He sat in silence, having successfully brought the conversation back to the essential question, and waited. Spock had never been a man who could be pushed.

But the silence between them did not last very long. Abruptly Spock stood and walked over to address the starfield. “Is there a reason why we cannot remain as we have been? Why the need to add the physical to our relationship?”

With a sigh Kirk sank back against the cushion. “It might not be a necessity to you. But with me, well, I can’t separate the way my mind and my heart feel about you from the way my body responds. I’m a sexual being, Spock. I love you. Surely that’s not a surprise for you to hear.”

“I have. . .suspected. My interpretation of emotions is not always accurate, and I could not trust. . . . I have thought that you harbored strong emotions for me.”

“I do.”

Spock turned to face him with another challenge. “I am familiar with that phrase.”

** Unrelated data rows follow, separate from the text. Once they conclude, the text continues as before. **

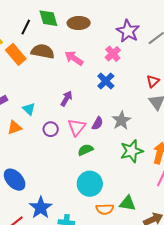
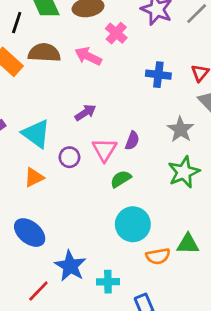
pink cross: (113, 54) -> (116, 33), moved
blue cross: (106, 81) -> (158, 75), moved, turned -30
purple arrow: (66, 99) -> (85, 113), turned 35
cyan triangle: (29, 109) -> (36, 134), size x1.6
gray star: (121, 120) -> (181, 129), moved
orange triangle: (15, 128) -> (34, 177), moved

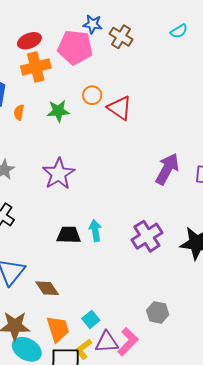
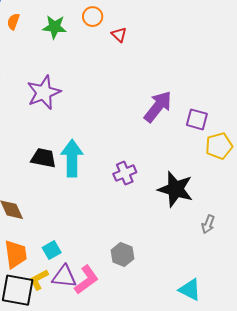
red triangle: (120, 108) -> (119, 35), size x0.6
cyan arrow: (95, 231) -> (72, 158), size x1.6
purple cross: (147, 236) -> (125, 173), size x0.7

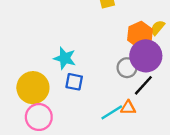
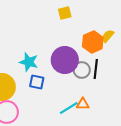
purple circle: (146, 56) -> (65, 60), moved
black line: (143, 85) -> (96, 69), moved, turned -36

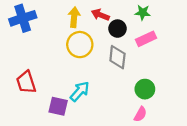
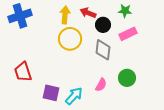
cyan arrow: (80, 91) -> (74, 96), moved
pink semicircle: (140, 114) -> (101, 85), moved

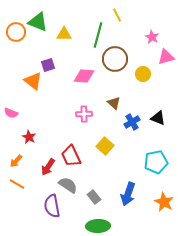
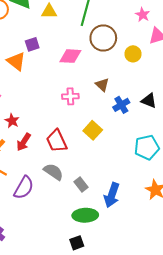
red arrow: (48, 167) -> (24, 142), moved
blue arrow: (128, 194) -> (112, 195), moved
purple semicircle: (52, 206) -> (24, 188), moved, turned -140

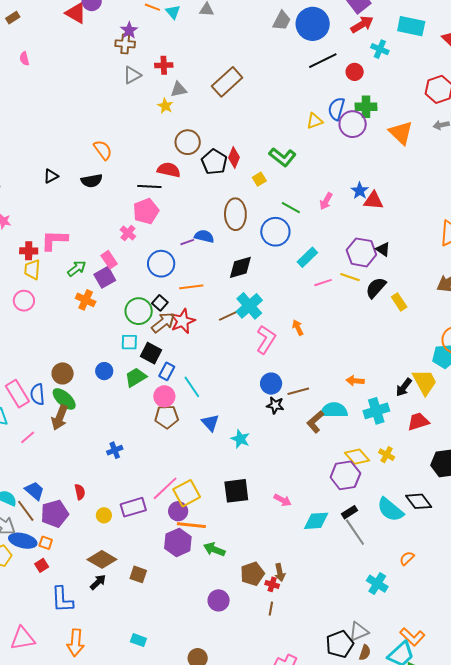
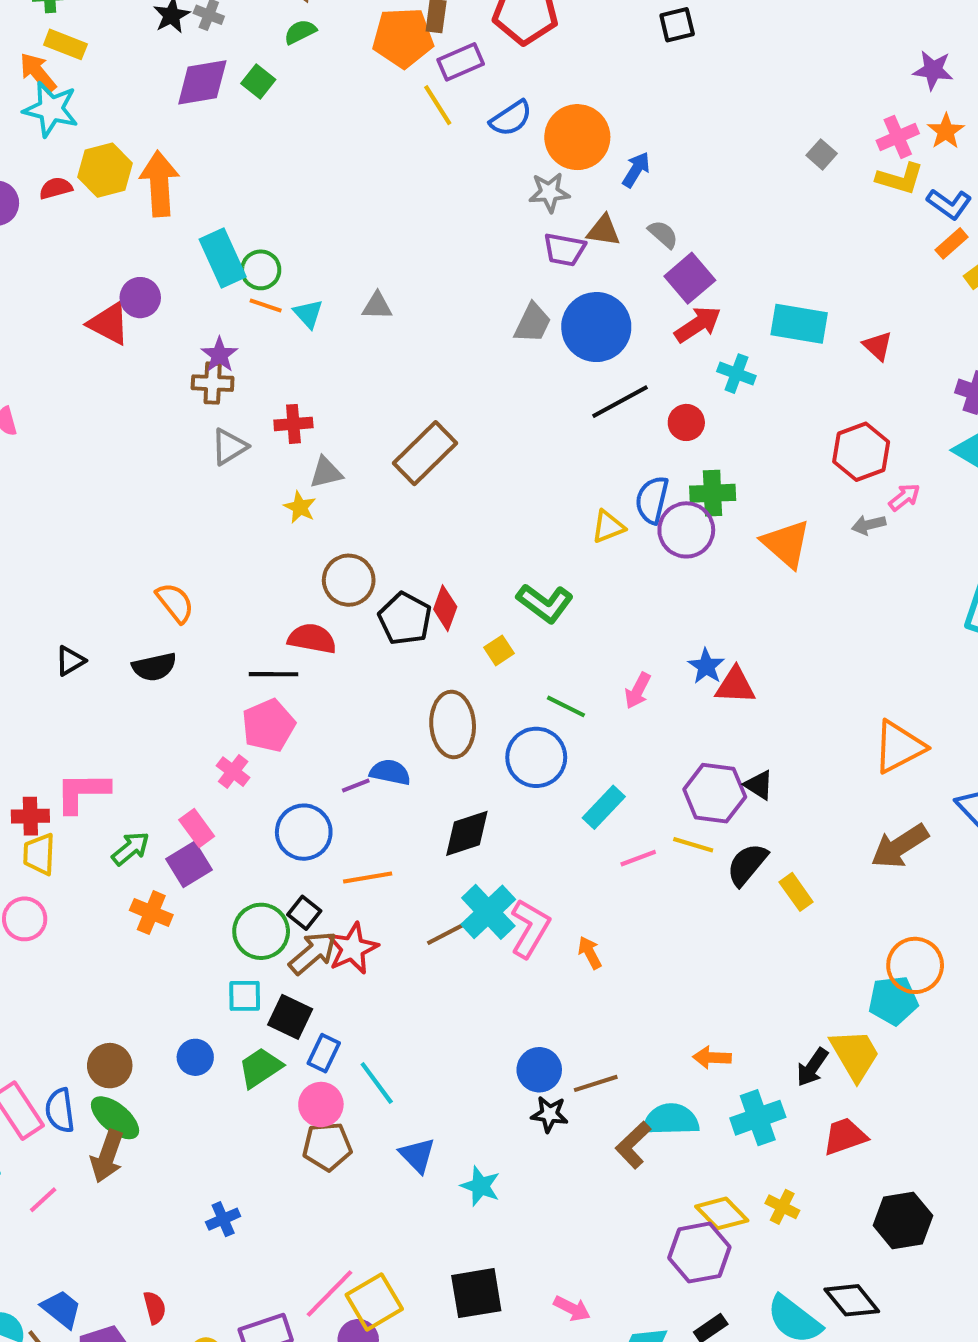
pink L-shape: (266, 339) -> (530, 928), moved

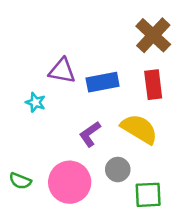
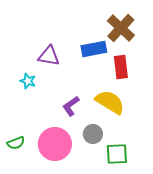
blue rectangle: (103, 82) -> (94, 49), moved
green semicircle: (20, 181) -> (16, 143), turned -42

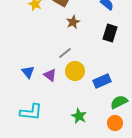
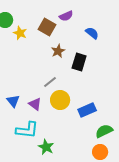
black rectangle: (110, 33) -> (79, 62), moved
cyan L-shape: (31, 112) -> (27, 130), moved
green star: (79, 116) -> (46, 147), moved

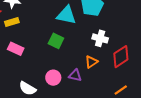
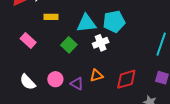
cyan triangle: (66, 15) -> (86, 23), turned -35
yellow rectangle: (12, 22) -> (51, 17), moved
white cross: (100, 38) -> (101, 43), moved, turned 35

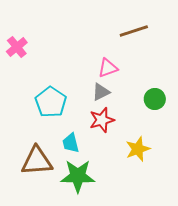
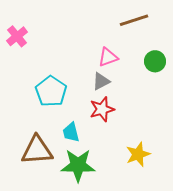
green circle: (155, 99) -> (155, 61), moved
yellow star: (138, 149) -> (138, 154), moved

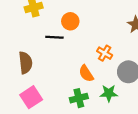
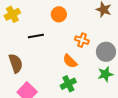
orange circle: (70, 21) -> (59, 14), moved
green star: (109, 93) -> (105, 74), moved

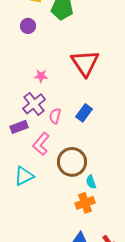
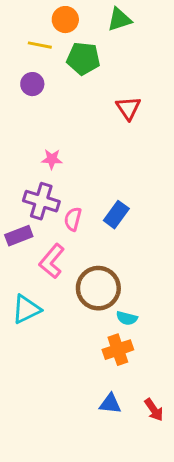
red triangle: (85, 63) -> (128, 108), moved, size x0.6
purple cross: (34, 104) -> (41, 201), turned -35
cyan semicircle: (91, 182) -> (127, 318), turned -56

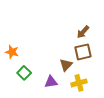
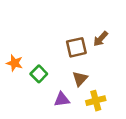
brown square: (83, 52) -> (76, 47), moved
green square: (24, 73) -> (39, 74), moved

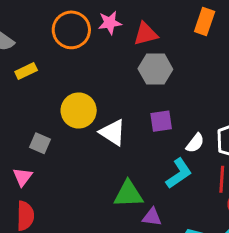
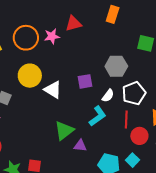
pink star: (110, 23) -> (52, 36), moved
orange circle: (71, 30) -> (26, 38), moved
gray hexagon: (155, 69) -> (116, 66), moved
green triangle: (128, 194) -> (64, 131), turned -35

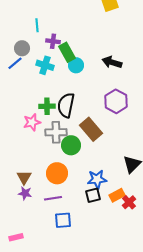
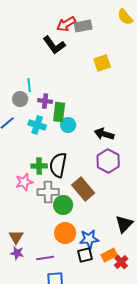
gray circle: (22, 48) -> (20, 99), moved
green rectangle: (67, 52) -> (59, 112), turned 36
black arrow: (112, 62) -> (104, 134), moved
orange circle: (57, 173) -> (65, 233), moved

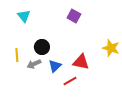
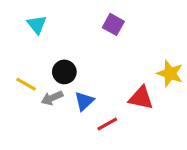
yellow line: (17, 55) -> (26, 84), turned -56
red triangle: (81, 62) -> (141, 98), moved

For a moment Kirk was baffled, then he realized the context. If Spock needed reassurance that his intentions were sincere, he’d give it. A second later he was on his feet, and less than a meter of recycled, reconstituted, artificially enhanced Enterprise air separated his body and Spock’s. “I want to say ‘I do’ to you. With you. I don’t know how far you could go with this, but,” he drew in a deep breath, “that’s how far I would go, if we could. If it works between us. All the way to that.”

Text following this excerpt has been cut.